:: To do ::
If a line of the data contains the word "Pablo", it is counted; report how many such lines there are and nothing else.

:: Dataset records ::
*** Begin section ***
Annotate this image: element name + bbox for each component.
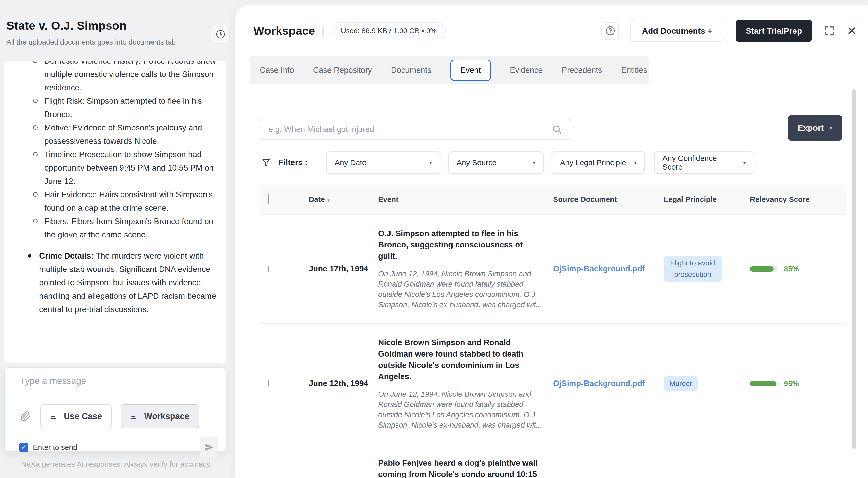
list-item: Hair Evidence: Hairs consistent with Sim… — [4, 188, 218, 215]
search-icon[interactable] — [552, 124, 562, 135]
column-header-event: Event — [378, 195, 553, 204]
send-icon — [204, 442, 215, 453]
score-label: 95% — [784, 379, 799, 388]
use-case-button[interactable]: Use Case — [40, 405, 112, 428]
note-text: Fibers: Fibers from Simpson's Bronco fou… — [44, 215, 218, 241]
tab-case-repository[interactable]: Case Repository — [313, 66, 372, 75]
row-checkbox[interactable] — [268, 266, 269, 272]
start-trialprep-button[interactable]: Start TrialPrep — [736, 20, 812, 42]
enter-to-send-checkbox[interactable]: ✓ — [19, 443, 28, 452]
export-label: Export — [798, 123, 824, 133]
note-text: Domestic Violence History: Police record… — [44, 61, 218, 94]
score-bar — [750, 266, 778, 272]
event-search — [260, 119, 571, 140]
attachment-icon[interactable] — [20, 410, 31, 422]
circle-bullet-icon — [33, 125, 37, 130]
title-divider: | — [321, 25, 324, 37]
tab-precedents[interactable]: Precedents — [562, 66, 602, 75]
filter-source-dropdown[interactable]: Any Source ▾ — [448, 151, 544, 174]
workspace-header: Workspace | Used: 86.9 KB / 1.00 GB • 0%… — [253, 19, 857, 43]
event-title: O.J. Simpson attempted to flee in his Br… — [378, 228, 543, 262]
case-title: State v. O.J. Simpson — [6, 19, 228, 32]
legal-principle-badge: Flight to avoid prosecution — [664, 256, 722, 282]
send-button[interactable] — [200, 437, 218, 458]
table-header: Date▾ Event Source Document Legal Princi… — [260, 185, 846, 214]
workspace-panel: Workspace | Used: 86.9 KB / 1.00 GB • 0%… — [236, 5, 868, 478]
tab-entities[interactable]: Entities — [621, 66, 647, 75]
event-title: Pablo Fenjves heard a dog's plaintive wa… — [378, 457, 543, 478]
disc-bullet-icon — [28, 254, 31, 257]
filter-date-dropdown[interactable]: Any Date ▾ — [327, 151, 440, 174]
circle-bullet-icon — [33, 219, 37, 223]
clock-icon — [215, 29, 226, 39]
score-bar — [750, 381, 778, 386]
score-label: 85% — [784, 265, 799, 273]
chat-message-input[interactable] — [20, 376, 211, 399]
chat-toolbar: Use Case Workspace — [20, 405, 199, 428]
filter-value: Any Legal Principle — [560, 158, 626, 167]
filter-legal-principle-dropdown[interactable]: Any Legal Principle ▾ — [552, 151, 645, 174]
ai-disclaimer: NeXa generates AI responses. Always veri… — [0, 460, 233, 469]
tab-evidence[interactable]: Evidence — [510, 66, 543, 75]
table-row[interactable]: June 17th, 1994 O.J. Simpson attempted t… — [260, 214, 846, 323]
column-header-principle: Legal Principle — [664, 195, 750, 204]
table-row[interactable]: June 12th, 1994 Nicole Brown Simpson and… — [260, 323, 846, 444]
tab-documents[interactable]: Documents — [391, 66, 431, 75]
list-item: Timeline: Prosecution to show Simpson ha… — [4, 148, 218, 188]
close-button[interactable]: ✕ — [847, 24, 857, 38]
sidebar-header: State v. O.J. Simpson All the uploaded d… — [6, 19, 228, 46]
help-button[interactable] — [601, 22, 619, 40]
circle-bullet-icon — [33, 99, 37, 103]
note-text: Hair Evidence: Hairs consistent with Sim… — [44, 188, 218, 215]
export-button[interactable]: Export ▾ — [788, 115, 842, 141]
circle-bullet-icon — [33, 192, 37, 196]
case-subtitle: All the uploaded documents goes into doc… — [6, 38, 228, 46]
row-checkbox[interactable] — [268, 381, 269, 386]
tab-event[interactable]: Event — [451, 60, 491, 81]
vertical-scrollbar[interactable] — [852, 89, 856, 449]
list-lines-icon — [130, 412, 139, 421]
column-header-date[interactable]: Date▾ — [309, 195, 378, 204]
case-notes-panel[interactable]: Domestic Violence History: Police record… — [4, 61, 226, 363]
chevron-down-icon: ▾ — [743, 160, 746, 166]
event-title: Nicole Brown Simpson and Ronald Goldman … — [378, 337, 543, 382]
filter-confidence-dropdown[interactable]: Any Confidence Score ▾ — [654, 151, 754, 174]
legal-principle-badge: Murder — [664, 376, 698, 391]
relevancy-score: 85% — [750, 265, 846, 273]
list-item: Motive: Evidence of Simpson's jealousy a… — [4, 121, 218, 148]
filter-value: Any Source — [457, 158, 497, 167]
filter-value: Any Confidence Score — [662, 154, 737, 171]
table-row[interactable]: June 12th, 1994 Pablo Fenjves heard a do… — [260, 444, 846, 478]
select-all-checkbox[interactable] — [268, 194, 269, 204]
event-date: June 12th, 1994 — [309, 379, 378, 388]
chevron-down-icon: ▾ — [533, 160, 535, 166]
source-document-link[interactable]: OjSimp-Background.pdf — [553, 264, 645, 273]
note-label: Crime Details: — [39, 251, 94, 260]
search-input[interactable] — [260, 119, 571, 140]
list-item: Domestic Violence History: Police record… — [4, 61, 218, 94]
fullscreen-button[interactable] — [824, 25, 835, 37]
event-date: June 17th, 1994 — [309, 264, 378, 274]
funnel-icon — [261, 157, 271, 168]
case-notes-list: Domestic Violence History: Police record… — [4, 61, 226, 316]
close-icon: ✕ — [847, 24, 857, 38]
add-documents-button[interactable]: Add Documents + — [630, 20, 724, 42]
filters-bar: Filters : Any Date ▾ Any Source ▾ Any Le… — [261, 151, 754, 174]
sort-icon: ▾ — [328, 198, 330, 203]
source-document-link[interactable]: OjSimp-Background.pdf — [553, 379, 645, 388]
workspace-title: Workspace — [253, 24, 315, 38]
note-body: The murders were violent with multiple s… — [39, 251, 216, 314]
list-item: Fibers: Fibers from Simpson's Bronco fou… — [4, 215, 218, 241]
tab-case-info[interactable]: Case Info — [260, 66, 294, 75]
note-text: Flight Risk: Simpson attempted to flee i… — [44, 94, 218, 121]
chat-bottom-bar: ✓ Enter to send — [19, 437, 218, 458]
header-actions: Add Documents + Start TrialPrep ✕ — [601, 20, 857, 42]
circle-bullet-icon — [33, 152, 37, 156]
chat-composer: Use Case Workspace ✓ Enter to send — [4, 368, 226, 452]
enter-to-send-label: Enter to send — [33, 443, 78, 452]
fullscreen-icon — [824, 25, 835, 37]
list-item: Crime Details: The murders were violent … — [4, 249, 218, 316]
workspace-button[interactable]: Workspace — [121, 405, 199, 428]
list-lines-icon — [50, 412, 59, 421]
history-button[interactable] — [211, 25, 230, 44]
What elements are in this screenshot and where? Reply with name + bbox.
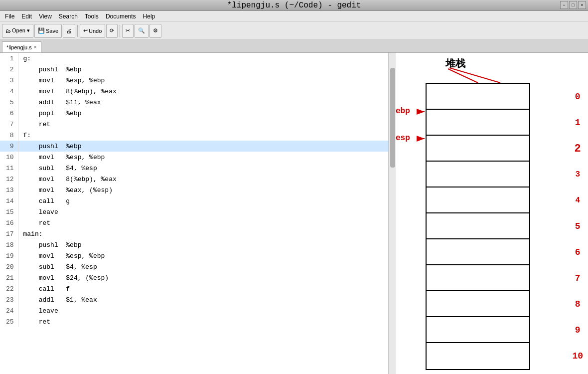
*** End section ***
:: Result of this task ::
2